Hacking Cars to Trigger Gridlock
Paralyzing 20 percent of cars during rush hour could gridlock Manhattan
It doesn’t take much to turn rush hour traffic in Manhattan into a nightmare. According to a new study, hackers could bring traffic there to a complete standstill if they could randomly paralyze roughly 20 percent of all cars on the road at the height of rush hour.
For years, computer scientists have shown they can hack into cars remotely via the Internet. For example, in 2015, two researchers showed they could hack into a Jeep’s brakes, steering, transmission, radio, air conditioning and wipers from afar using the Internet connection its entertainment system makes through Sprint’s mobile network.
Extrapolating from these examples, physicist Peter Yunker at the Georgia Institute of Technology and his colleagues wanted to explore what might happen if hackers attacked not just single cars, but multiple vehicles simultaneously.

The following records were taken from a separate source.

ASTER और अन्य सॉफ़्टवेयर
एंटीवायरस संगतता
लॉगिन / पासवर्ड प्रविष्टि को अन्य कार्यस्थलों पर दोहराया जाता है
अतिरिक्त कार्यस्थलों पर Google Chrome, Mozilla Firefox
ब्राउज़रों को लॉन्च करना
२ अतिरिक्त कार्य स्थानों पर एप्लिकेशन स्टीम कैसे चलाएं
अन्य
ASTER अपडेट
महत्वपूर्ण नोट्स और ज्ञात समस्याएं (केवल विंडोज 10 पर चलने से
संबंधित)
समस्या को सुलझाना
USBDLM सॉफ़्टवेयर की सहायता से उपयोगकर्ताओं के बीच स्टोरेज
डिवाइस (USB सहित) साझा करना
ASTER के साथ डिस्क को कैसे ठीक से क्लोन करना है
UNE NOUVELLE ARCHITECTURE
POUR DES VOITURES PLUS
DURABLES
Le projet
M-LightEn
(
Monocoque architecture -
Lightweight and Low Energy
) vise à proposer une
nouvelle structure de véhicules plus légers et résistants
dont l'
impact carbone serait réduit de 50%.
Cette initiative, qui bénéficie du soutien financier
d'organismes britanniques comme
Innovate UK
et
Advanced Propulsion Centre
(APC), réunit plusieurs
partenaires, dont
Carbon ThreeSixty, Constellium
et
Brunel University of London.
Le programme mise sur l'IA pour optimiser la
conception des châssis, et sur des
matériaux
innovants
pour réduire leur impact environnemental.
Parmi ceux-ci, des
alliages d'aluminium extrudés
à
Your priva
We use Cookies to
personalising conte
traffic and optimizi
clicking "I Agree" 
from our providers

“What if many cars across the city within a very short amount of time suddenly stopped, blocking traffic?” Yunker says.
Using computer simulations, the scientists analyzed the movements of cars on streets with varying numbers of lanes, using known models for the way moving cars typically change speed or switch lanes in response to other vehicles. They next assumed that some cars were hacked to stop, blocking some lanes.
The researchers, who detailed their findings in 30 July online edition of the journal Physical Review E., found that whether traffic halted or not followed the physics of percolation. This is a phenomenon often exploited in materials science to see if a desirable quality such as a specific level of rigidity will spread throughout a material to make the final product uniformly stable. In this case, stalled cars made traffic go from flowing to stuck.